Dans le mouvement, le rôle des syndicats, des élus
Pourtant, des échéances électorales arrivent. Dans un premier temps, celles pour les Chambres d’Agriculture. Force est de constater, qu’aucun syndicat n’a été à l’initiative de cette manifestation. Dans cette situation de désert syndical, vers où se tourneront les regards des électeurs des différents collèges ? Voteront-ils ? Resteront-ils sur leur exploitation ? Ou alors et pourquoi pas, une liste de « Gilets jaunes ? L’avenir nous dira tout cela.
Du côté des élus politiques dans nos villages, ce n’est guère mieux. Pourtant, les élections municipales sont pour bientôt ; en 2020. Les édiles avaient un mouvement en préparation sous leurs yeux, ils ne l’ont pas vu. Faut-il qu’ils soient coupés de la réalité, coupés du monde du travail pour qu’il en soit ainsi ? Ou alors, en plein accord avec la politique développée par le président Macron ? Nous avons comme l’impression, que les participants au rassemblement sont en attente de réponses.
Dans cette situation, c’est certainement pour tout cela que dans le flyer distribué, il devait être précisé : « Oui, nous sommes des citoyens responsables. Non, nous n’avons pas besoin de donneurs d’ordre et encore moins de donneurs de leçons. Nous sommes grands, majeurs et vaccinés. Notre engagement ne sera récupéré par personne. Par aucun syndicat, aucun parti politique, aucun élu de quelques bords qu’il soit. Nous y veillerons ».
Des solutions, des perspectives, des propositions
« Vivre avec le RSA ? C’est l’avenir que nous proposent nos gouvernants depuis trop longtemps. Nous n’en voulons pas. Nous pensons mériter mieux. » Ce cri de colère exprimé, des propositions devaient venir dans les discussions comme celle du coefficient rémunérateur à mettre en place et des prix planchers fixés par l’État pour garantir de vrais revenus. Tout comme les cotisations, considérées à tort comme des charges, qui devraient être partout égales. Non pas alignées vers le bas, mais vers le haut. D’autres propositions, également, sont venues en discussion.
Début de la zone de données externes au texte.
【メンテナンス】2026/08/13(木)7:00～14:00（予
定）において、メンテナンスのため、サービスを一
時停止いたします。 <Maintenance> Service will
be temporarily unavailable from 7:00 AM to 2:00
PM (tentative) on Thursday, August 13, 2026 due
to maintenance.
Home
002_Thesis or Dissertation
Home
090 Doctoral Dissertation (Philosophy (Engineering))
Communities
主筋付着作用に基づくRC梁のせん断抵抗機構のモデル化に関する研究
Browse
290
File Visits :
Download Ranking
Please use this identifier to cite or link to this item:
Toutes, tournées vers la nécessité de donner les moyens à l’exploitation familiale de dégager un revenu permettant de vivre dignement, permettant de continuer à investir.
Pour en terminer, nous pouvons dire que les éternels grognons, ceux qui disent que rien ne sert à rien, n’étaient pas là. Mais les autres, tous les autres, les forces vives et sans trucage, ceux qui croient que leur pays a de l’avenir étaient bien présents. Un gage pour notre coin du Fenouillèdes, mais bien au-delà.
Une lueur d’espoir est née. Une lueur dans un monde que l’on voudrait nous faire croire obscur comme les ténèbres. Il n’en est rien. La vérité est toute autre.
Un vent nouveau est en train de souffler. Celui du vivre ensemble, de faire ensemble pour sortir de l’ornière. Voilà nous semble-t-il, un des enseignements à retenir de cette journée du 23 novembre 2018.